# User Friendly Web Site



## lgiglio1 (Sep 29, 2006)

I need a web site. I have looked on the forums and read tons of posts about a bunch of different hosting sites. i am so confused, I am not sure where to go. I want a site that I can have 6-7 pages and advertise my work, sell items, and give out general information. If i can afford it, I would love to have e-commerce or I use square for events, is there a way to hook that to your site? However, I don't know much about sites and can't understand half of what I read. What is the easiest drop and drag, user friendly web site builder out there that I can use and not spend a fortune every year?


----------



## lgiglio1 (Sep 29, 2006)

lgiglio1 said:


> I need a web site. I have looked on the forums and read tons of posts about a bunch of different hosting sites. i am so confused, I am not sure where to go. I want a site that I can have 6-7 pages and advertise my work, sell items, and give out general information. If i can afford it, I would love to have e-commerce or I use square for events, is there a way to hook that to your site? However, I don't know much about sites and can't understand half of what I read. What is the easiest drop and drag, user friendly web site builder out there that I can use and not spend a fortune every year?


So I need a hosting site, not sure which is the best, and then I need another separate ecommerce company?


----------



## 2020 PrintWorks (Apr 22, 2011)

This is a post I made a few days ago on another thread. Hope it helps. I was the same way. I would research how to make a site and just end up more confused than when I started. The post below is what I'm working with now and so far its really easy and can do all the things you said you wanted to do. 

I've been working on a site for the past week or two. I've looked into how to do it for years but never got anywhere. Finally I just jumped in. I signed up with bluehost. Its only $5 a month. Installed wordpress and woocommerce and I've just been following these videos. I think its enough to get started and learn the basics then from there make it how you really want it. Once you get started its really not that bad. These always seem way harder than they really are.

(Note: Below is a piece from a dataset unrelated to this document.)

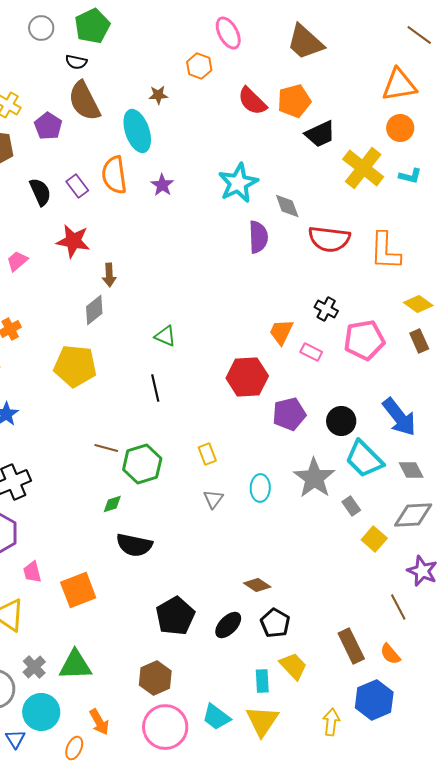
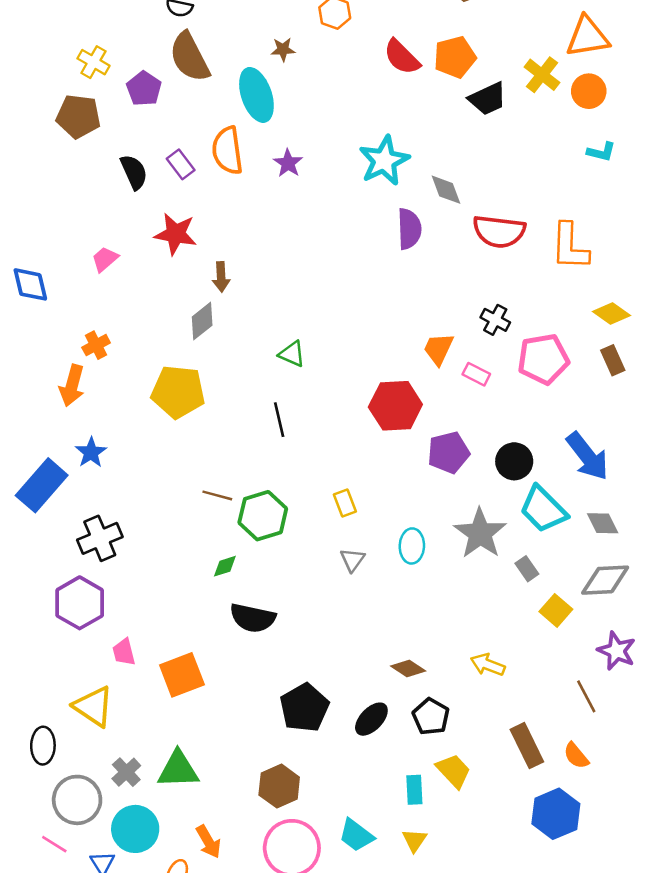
yellow cross: (363, 168) -> (542, 75), moved, size x0.7
yellow triangle: (262, 721) -> (414, 840), size x0.6
yellow arrow: (331, 722) -> (488, 665), moved, turned -76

https://www.youtube.com/watch?v=-SU5BdUDP4c

https://www.youtube.com/watch?v=FcjlaXclC8Q


----------



## lgiglio1 (Sep 29, 2006)

2020 PrintWorks said:


> This is a post I made a few days ago on another thread. Hope it helps. I was the same way. I would research how to make a site and just end up more confused than when I started. The post below is what I'm working with now and so far its really easy and can do all the things you said you wanted to do.
> 
> I've been working on a site for the past week or two. I've looked into how to do it for years but never got anywhere. Finally I just jumped in. I signed up with bluehost. Its only $5 a month. Installed wordpress and woocommerce and I've just been following these videos. I think its enough to get started and learn the basics then from there make it how you really want it. Once you get started its really not that bad. These always seem way harder than they really are.
> 
> ...


Thank you very much! I will watch these and I had seen your post but didn't get a chance to watch the videos yet. I will tomorrow! I don't know even know what wordpress and woocommerce are! LOL That's how far out of this I am! Thanks again!


----------



## Novelli (Oct 21, 2015)

I would create a seperate website, to practise. It can be daunting at first.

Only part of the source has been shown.